Senin, 02 Maret 2015
Amang Sakit
Tersedu-sedu, laki-laki di seberang sana berbicara, "Saya sakit... Stroke...."
"Hah? Stroke?" Saya mengulang kata terakhirnya dengan nada bertanya, suara lebih keras dari biasanya.
Saya kaget, jelas. Saya langsung teringat Aba yang belum genap setahun lalu meninggal dunia karena stroke. Tak lama sakitnya, hanya tiga hari saja di rumah sakit. Saya sempat bertemu dengan Aba di hari terakhir hidupnya.
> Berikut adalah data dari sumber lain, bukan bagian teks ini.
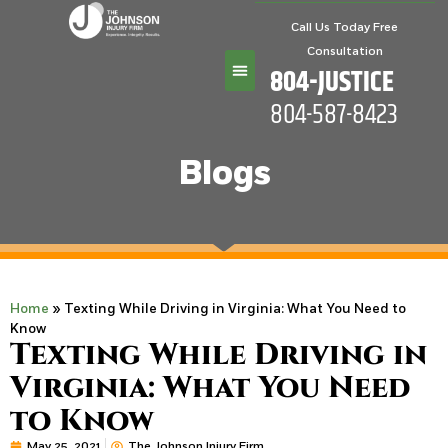
Call Us Today Free
Consultation
804-JUSTICE
804-587-8423
Practice Areas
Blogs
Home
»
Texting While Driving in Virginia: What You Need to
Know
Texting While Driving in
Virginia: What You Need
to Know
May 25, 2021
The Johnson Injury Firm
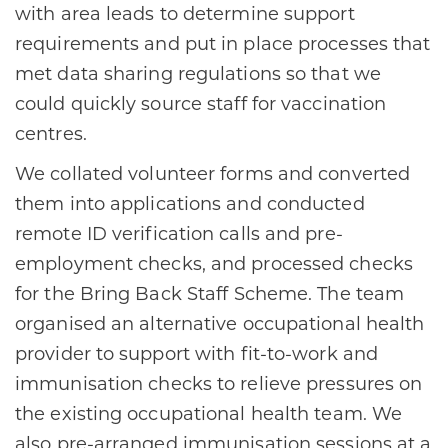
with area leads to determine support
requirements and put in place processes that
met data sharing regulations so that we
could quickly source staff for vaccination
centres.
We collated volunteer forms and converted
them into applications and conducted
remote ID verification calls and pre-
employment checks, and processed checks
for the Bring Back Staff Scheme. The team
organised an alternative occupational health
provider to support with fit-to-work and
immunisation checks to relieve pressures on
the existing occupational health team. We
also pre-arranged immunisation sessions at a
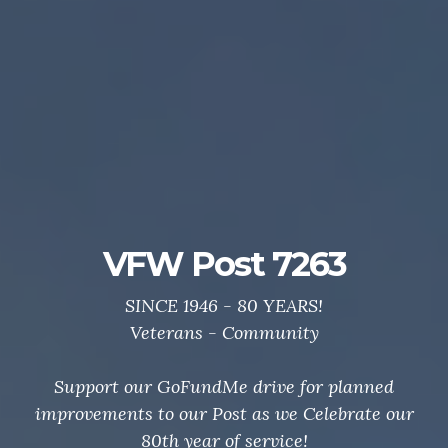
Post 7263 GoFundMe
Drive
Support your local VFW.
Thanks to all who helped us Celebrate 80 Years of
service to veterans and community.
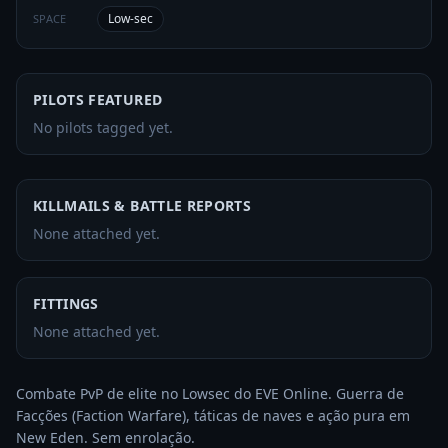
Low-sec
SPACE
PILOTS FEATURED
No pilots tagged yet.
KILLMAILS & BATTLE REPORTS
None attached yet.
FITTINGS
None attached yet.
Combate PvP de elite no Lowsec do EVE Online. Guerra de 
Facções (Faction Warfare), táticas de naves e ação pura em 
New Eden. Sem enrolação.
Dengan napas tersengal-sengal dan sebuah alat bantu napas, mata tertutup, dan tubuh lemasnya terbaring di tempat tidur. Sedih tiada terkira saya melihatnya.
Tapi, ini bukan cerita tentang Abba. Di seberang sana, Amang (mamang, om, paman), yang menelepon saya tadi, Minggu (7/9/2014) pagi, juga mengalami sakit yang sama. Amang kena stroke ringan. Kakinya lemas. Masih bisa berdiri dan berjalan berpegangan, hanya seperti orang mabuk yang rasanya hendak terjatuh selalu.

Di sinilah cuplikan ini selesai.